The true trick is getting in while an investment vehicle is underpriced and holding it while the getting is good until it is fully priced, then getting away while you can. That is being like a roach.
Cockroaches are survivors due to their sheer numbers and ability to prolifically procreate.
I would not base my portfolio on it though....
I think we are discussing Day Traders and Professional Traders here with their HFTs and helter skelter methods of trying to time the Markets...?
I remember a few years back when most went broke, had margin accounts and or tax obligations that took many of them down...
Today cgt11 calls them scumbags and manipulators, I guess....Some are just investors.
Maybe we have come up with a new investor term..."Cockroachers"
Yup those Cockroachers, just grab the crumbs and run with them....Sometimes they get a little frosting too...
Time tested investment ideas and strategies have been around for ages or at least decades..
So have some time tested investors, that are very rich...
Following their Strategies, other's good advice and a plan, while doing your research or having a trusted advisor, can help many attain their goals.
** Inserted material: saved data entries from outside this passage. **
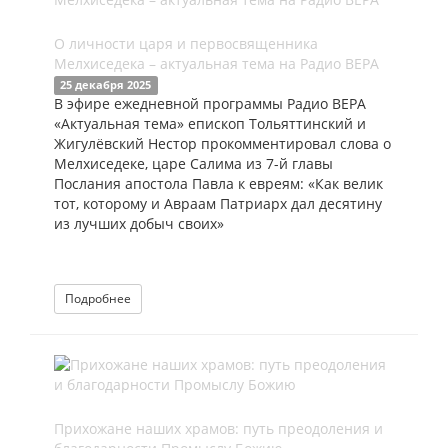
О личности царя и первосвященника
Мелхиседека – актуальная тема на Радио ВЕРА
25 декабря 2025
В эфире ежедневной программы Радио ВЕРА
«Актуальная тема» епископ Тольяттинский и
Жигулёвский Нестор прокомментировал слова о
Мелхиседеке, царе Салима из 7-й главы
Послания апостола Павла к евреям: «Как велик
тот, которому и Авраам Патриарх дал десятину
из лучших добыч своих»
Подробнее
Прихожане наших храмов: путь преодоления и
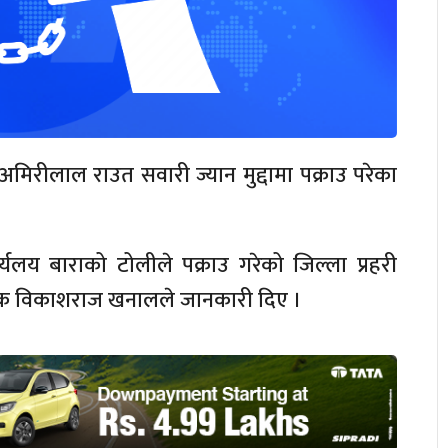
 अमिरीलाल राउत सवारी ज्यान मुद्दामा पक्राउ परेका
यलय बाराको टोलीले पक्राउ गरेको जिल्ला प्रहरी
रीक्षक विकाशराज खनालले जानकारी दिए ।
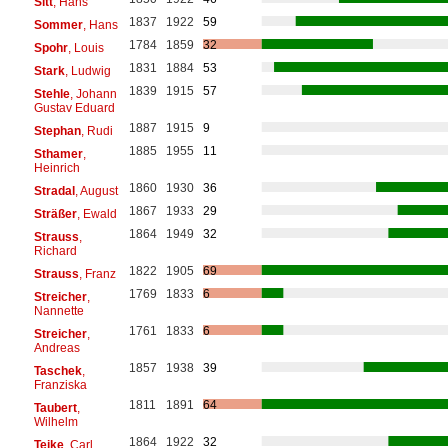
Sitt
, Hans
1837
1922
59
Sommer
, Hans
1784
1859
32
Spohr
, Louis
1831
1884
53
Stark
, Ludwig
1839
1915
57
Stehle
, Johann
Gustav Eduard
1887
1915
9
Stephan
, Rudi
1885
1955
11
Sthamer
,
Heinrich
1860
1930
36
Stradal
, August
1867
1933
29
Sträßer
, Ewald
1864
1949
32
Strauss
,
Richard
1822
1905
69
Strauss
, Franz
1769
1833
6
Streicher
,
Nannette
1761
1833
6
Streicher
,
Andreas
1857
1938
39
Taschek
,
Franziska
1811
1891
64
Taubert
,
Wilhelm
1864
1922
32
Teike
, Carl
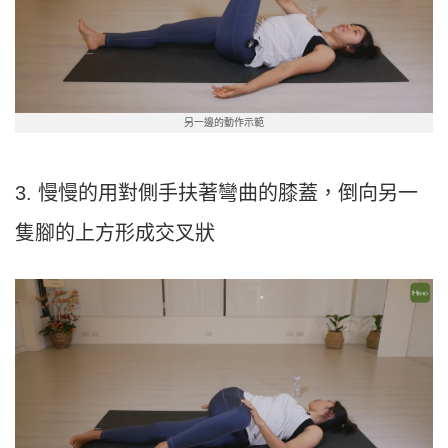
另一邊的動作示範
3. 慢慢的用對側手扶著彎曲的膝蓋，倒向另一
隻腳的上方形成交叉狀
Diversification, Re-allocations, and trading with intelligent information can make all the difference in success or failure...Long term with the right mix can work well also.
Step the First:
Change your name to Mitt.
Step the Second:
Have dad drop a crap-pile of money into your hands.
Step the Third:
Lather, rinse, repeat.
"How to invest like a cockroach", really they want us to invest like politician's?
Gold bullion may be okay for some....Small amounts are even easier to deal with....
But in my opinion, the small investor only thinks he has a good investment...
In reality the associates that are making the money, are the parties they deal with.
And occasionally the investor makes some.
On the other hand there are some precious metal miners "THAT DO pay dividends", and their stock varies with the price of the commodity.